The main page related to statistical text analysis is here. The present page has the following topics:
The most elementary statistics of the Voynich MS text are the number of characters and the number of words in the MS. No authoritative figures for this have been published, but based on the available transliterations, they will be derived here. Both numbers are uncertain, because of the uncertainty in the definition of the character set in the MS, and the uncertainty about word spaces. Both statistics can be derived from transliteration files, the completeness of which has been reported here. The GC and ZL files are the most suitable for this purpose (1).
The ZL transliteration is complete, but the Eva alphabet in which it has been expressed is not suitable for counting characters. We will come back to it below. The GC transliteration is 99.6% complete. It lacks only 22 loci, all of type "L" (label or single word). The v101 transliteration alphabet it uses has been designed to represent what its designer considered single characters by single transliteration characters. Counting the symbol for unknown characters: "?" as a single character, and not counting certain or uncertain spaces, this transliteration includes 158,959 characters. For the 22 missing labels we may add an estimated 130 characters, bringing the estimated total to 159,089 which we may round to 159,100.
To count characters in the ZL transliteration file, all alternate readings are resolved to the first option, and ligature brackets { } are removed. The character count using Eva is 194,570 . In this count, all unreadable characters are counted as one, while unknown sequences of unreadable characters have been counted as three. In any case, this number is not particularly useful. To obtain a better count, the text may be converted to the Cuva alphabet as described further below, while deleting all 'quote' symbols. In this case, the count of characters becomes 166,232 .
The difference between the two numbers is rather large: about 7000, which is just over 4%. This is primarily due to the fact that all pedestalled gallows characters in the GC transliteration are counted as one character, while in the ZL transliteration they are counted as two or more. Since we don't know what is the truth, the range of 160,000 to 165,000 may be considered our present best guess.
This question concerns the number of word tokens.
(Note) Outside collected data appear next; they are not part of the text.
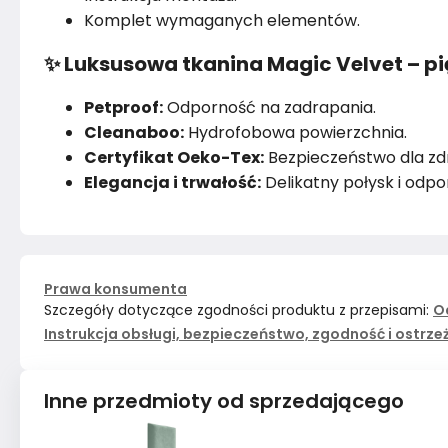
Komplet wymaganych elementów.
✨ Luksusowa tkanina Magic Velvet – pi
Petproof:
Odporność na zadrapania.
Cleanaboo:
Hydrofobowa powierzchnia.
Certyfikat Oeko-Tex:
Bezpieczeństwo dla zd
Elegancja i trwałość:
Delikatny połysk i odpo
Prawa konsumenta
Szczegóły dotyczące zgodności produktu z przepisami:
O
Instrukcja obsługi, bezpieczeństwo, zgodność i ostrze
Inne przedmioty od sprzedającego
That is, if any word occurs 100 times in the MS, it is also counted as 100. The count is made difficult by the uncertainty of word spaces. Both the GC and ZL files indicate "certain" and "uncertain" spaces, so we can obtain two counts for each file. Since the results show a signficant difference, we will also use the IT transliteration file for this purpose. As shown elsewhere, this file includes 'only' 96.8% of all loci, but the missing loci tend to be short (mostly singles words), so the statistics will be only marginally affected by the roughly 200 words (which may be expected to be rare words). The IT file does not indicate "uncertain" spaces.
To count words, we should exclude loci of which we may argue that they do not represent words, but rather single characters, which typically appear in sequences. The exclusion criteria are listed here, for transparency, and so that others may repeat these counts. The following table lists the loci that have been excluded in the counts, and the reasons for this.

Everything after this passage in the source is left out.